Hiring more workers isn’t the immediately obvious solution, as Japan faces its tightest labor market in over four decades (paywall). In any case, delivery companies are hardly the employer of choice for Japanese people at the moment, given the government’s crackdown against companies that violate labor laws—Yamato recently reported a loss for the second-straight quarter because of charges for unpaid overtime.
Nor is raising the cost to consumers an easy task. Price increases aren’t only a potential affront to cultural practices, but a shock to the system (paywall) in a country long accustomed to deflation.
“There is a deep-rooted belief in Japan that when consumers purchase a product, they can expect any associated services to be free,” wrote Ogawa Kosuke, a professor at the Hosei Business School of Innovation Management in Tokyo, in May. “The delivery crisis is sparking a forward-looking discussion in Japan on whether the time has come to curtail excessive service.”
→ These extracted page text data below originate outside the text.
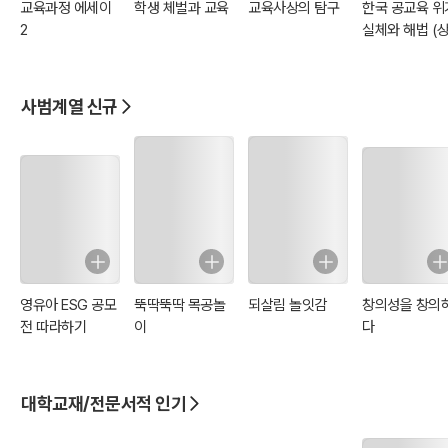
교육과정 에세이
학생 체벌과 교육
교육사상의 탐구
한국 공교육 위
2
실체와 해법 (상
사범계열 신규
영유아 ESG 공모
뚝딱뚝딱 목공놀
되살림 놀잇감
창의성을 창의
전 따라하기
이
다
대학교재/전문서적 인기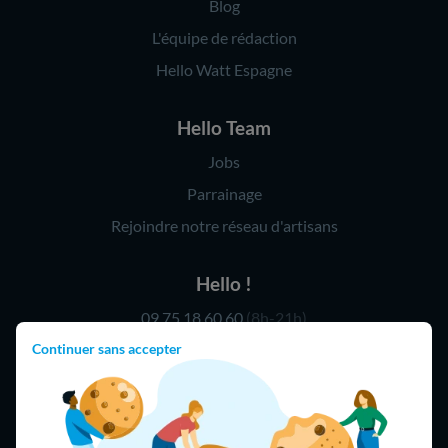
Blog
L'équipe de rédaction
Hello Watt Espagne
Hello Team
Jobs
Parrainage
Rejoindre notre réseau d'artisans
Hello !
09 75 18 60 60
(8h-21h)
Continuer sans accepter
75018 Paris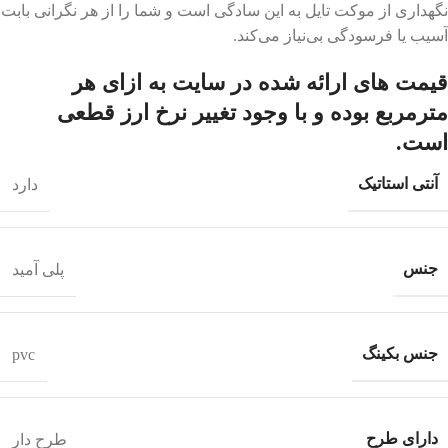
نگهداری از موکت تایل به این سادگی است و شما را از هر نگرانی بابت
آسیب یا فرسودگی بی‌نیاز می‌کند.
قیمت های ارائه شده در سایت به ازای هر
مترمربع بوده و با وجود تغییر نرخ ارز قطعی
است.
آنتی استاتیک
دارد
جنس
پلی آمید
جنس بکینگ
pvc
دارای طرح
طرح دار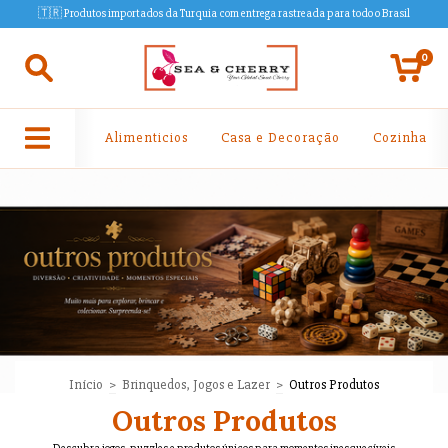
🇹🇷 Produtos importados da Turquia com entrega rastreada para todo o Brasil
0
Alimenticios
Casa e Decoração
Cozinha
Início
>
Brinquedos, Jogos e Lazer
>
Outros Produtos
Outros Produtos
Yamato, and consumers, are changing their practices and expectations. After discussion with the union (paywall) in March, Yamato said it would do away with the noon to 2pm delivery window for its workers to allow them a proper lunch break and bring forward the re-delivery deadline by an hour to 7pm. In April, Yamato said it would stop making same-day deliveries for Amazon. Amazon, which is now using its own logistics network for deliveries, charges an extra fee for same-day grocery deliveries in parts of Tokyo.
“[It] is possible to change the way one works without discarding the customer-first principle, and it can also lead to more polished service,” wrote Yoshie Komuro, CEO of a consultancy called Work-Life Balance, citing an apparel retailer in Japan that recently tried to reform its work culture.
To ease the burden on delivery companies and reduce the waste in manpower and energy from missed deliveries, the government is also subsidizing the installation (paywall) of delivery lockers being installed around Japan, and delivery workers are increasingly partnering with (paywall) Japan’s ubiquitous convenience stores to facilitate pick-ups.
But Yamato finally bit the bullet and announced in April that it would raise its prices starting in October for basic shipping for the first time in 27 years, from ¥140 ($1.30) to ¥180. Sagawa Express will follow suit (paywall) in November. But Yamato didn’t do so without a demonstration of deep contrition—it took out a full-page ad in a Japanese newspaper explaining in detail the reasons behind the price increase, and asked customers for their understanding and cooperation.